Approximately 3% of the population are affected by diabetes. Increases in blood glucose concentration (hyperglycaemia) occur when there is a lack of naturally produced insulin in the body. There are two main types of diabetes, Type 1 (Insulin Dependent) which affects those with damage to certain cells in their pancreas and usually occurs for individuals in their teens. Insulin injections must be administered regularly. Type 2 (Non-Insulin Dependent) diabetics do not necessarily have to inject insulin and often has a later onset (50+ years). It can be controlled through good diet and with the occasional use of tablets.
Any diabetic should have their internal eye health checked annually using pupil dilation in conjunction with retinal camera photography.
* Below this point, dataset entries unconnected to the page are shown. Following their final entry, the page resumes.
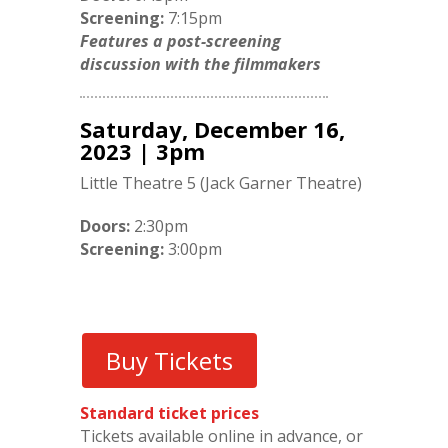
Screening:
7:15pm
Features a post-screening
discussion with the filmmakers
Saturday, December 16,
2023 | 3pm
Little Theatre 5 (Jack Garner Theatre)
Doors:
2:30pm
Screening:
3:00pm
Buy Tickets
Standard ticket prices
Tickets available online in advance, or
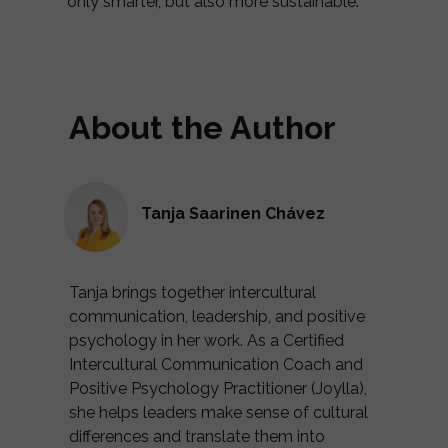
only smarter, but also more sustainable.
About the Author
Tanja Saarinen Chávez
Tanja brings together intercultural
communication, leadership, and positive
psychology in her work. As a Certified
Intercultural Communication Coach and
Positive Psychology Practitioner (Joylla),
she helps leaders make sense of cultural
differences and translate them into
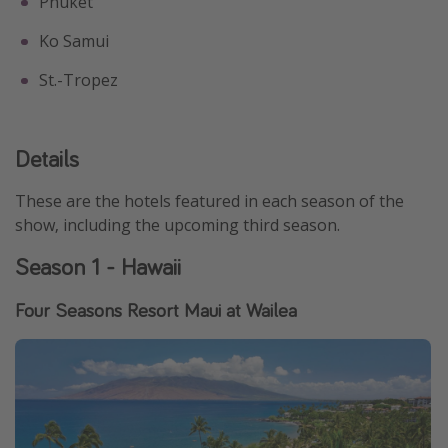
Phuket
Ko Samui
St.-Tropez
Details
These are the hotels featured in each season of the
show, including the upcoming third season.
Season 1 - Hawaii
Four Seasons Resort Maui at Wailea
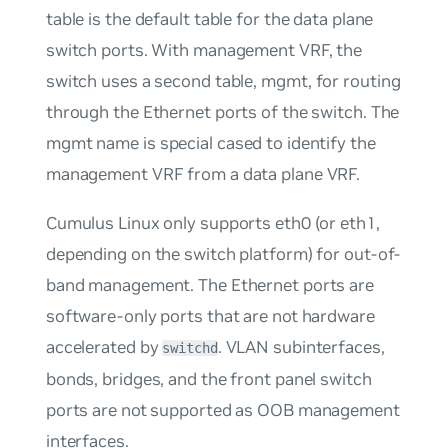
table is the default table for the data plane
switch ports. With management VRF, the
switch uses a second table,
mgmt
, for routing
through the Ethernet ports of the switch. The
mgmt
name is special cased to identify the
management VRF from a data plane VRF.
Cumulus Linux only supports eth0 (or eth1,
depending on the switch platform) for
out-of-
band management
. The Ethernet ports are
software-only ports that are not hardware
accelerated by
. VLAN subinterfaces,
switchd
bonds, bridges, and the front panel switch
ports are not supported as OOB management
interfaces.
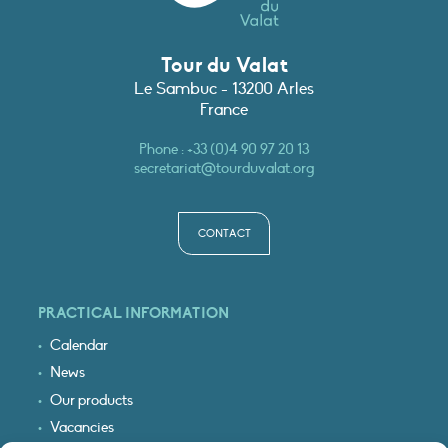
Tour du Valat
Le Sambuc - 13200 Arles
France
Phone :
+33 (0)4 90 97 20 13
secretariat@tourduvalat.org
CONTACT
PRACTICAL INFORMATION
Calendar
News
Our products
Vacancies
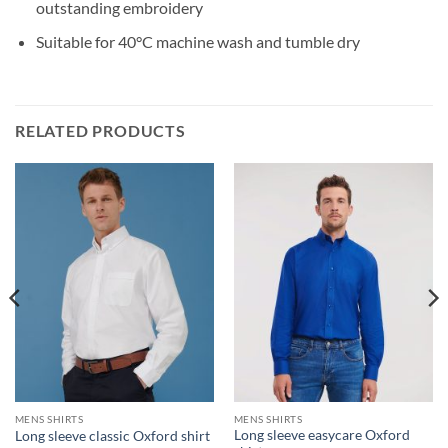
outstanding embroidery
Suitable for 40°C machine wash and tumble dry
RELATED PRODUCTS
MENS SHIRTS
MENS SHIRTS
Long sleeve easycare Oxford
Long sleeve classic Oxford shirt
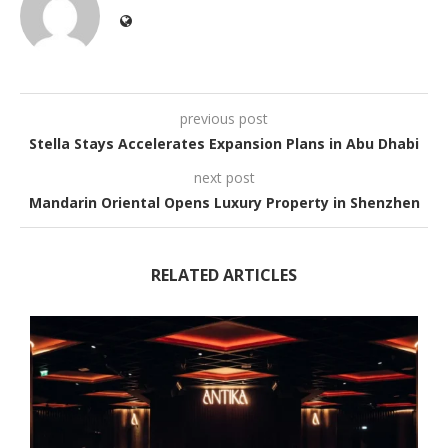
previous post
Stella Stays Accelerates Expansion Plans in Abu Dhabi
next post
Mandarin Oriental Opens Luxury Property in Shenzhen
RELATED ARTICLES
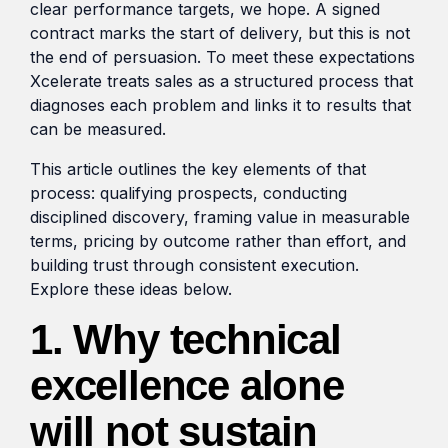
clear performance targets, we hope. A signed
contract marks the start of delivery, but this is not
the end of persuasion. To meet these expectations
Xcelerate treats sales as a structured process that
diagnoses each problem and links it to results that
can be measured.
This article outlines the key elements of that
process: qualifying prospects, conducting
disciplined discovery, framing value in measurable
terms, pricing by outcome rather than effort, and
building trust through consistent execution.
Explore these ideas below.
1. Why technical
excellence alone
will not sustain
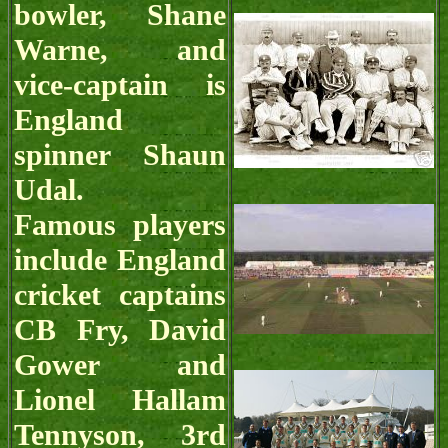
bowler, Shane
Warne, and
vice-captain is
England
spinner Shaun
Udal.
Famous players
include England
cricket captains
CB Fry, David
Gower and
Lionel Hallam
Tennyson, 3rd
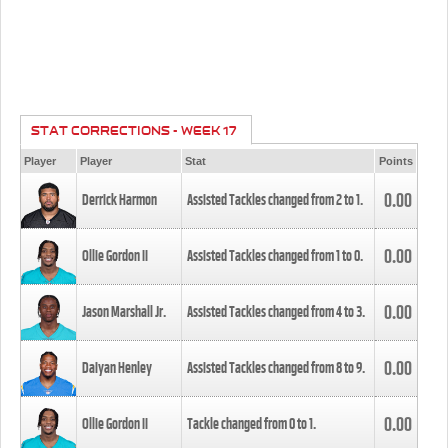
STAT CORRECTIONS - WEEK 17
Player
Player
Stat
Points
0.00
Derrick Harmon
Assisted Tackles changed from
2
to
1
.
0.00
Ollie Gordon II
Assisted Tackles changed from
1
to
0
.
0.00
Jason Marshall Jr.
Assisted Tackles changed from
4
to
3
.
0.00
Daiyan Henley
Assisted Tackles changed from
8
to
9
.
0.00
Ollie Gordon II
Tackle changed from
0
to
1
.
These images will be archived for future comparison. The diabetic retina characteristically shows a progression of circumstances including different types of “exudates”, “haemorrhages”, “cotton wool spots” and ultimately end-stage retinal detachment. Although, with good blood glucose regulation most diabetics can prevent significant eye damage.
In Leicestershire, the retinal screening programme is organised by your GP. This should be carried out every year. If it has been over 1 year please contact your doctors surgery.
While the partial laser treatment offered (photocoagulation) can be effective, the best means of prevention is accomplished solely through good diabetic respect and frequent eye assessment.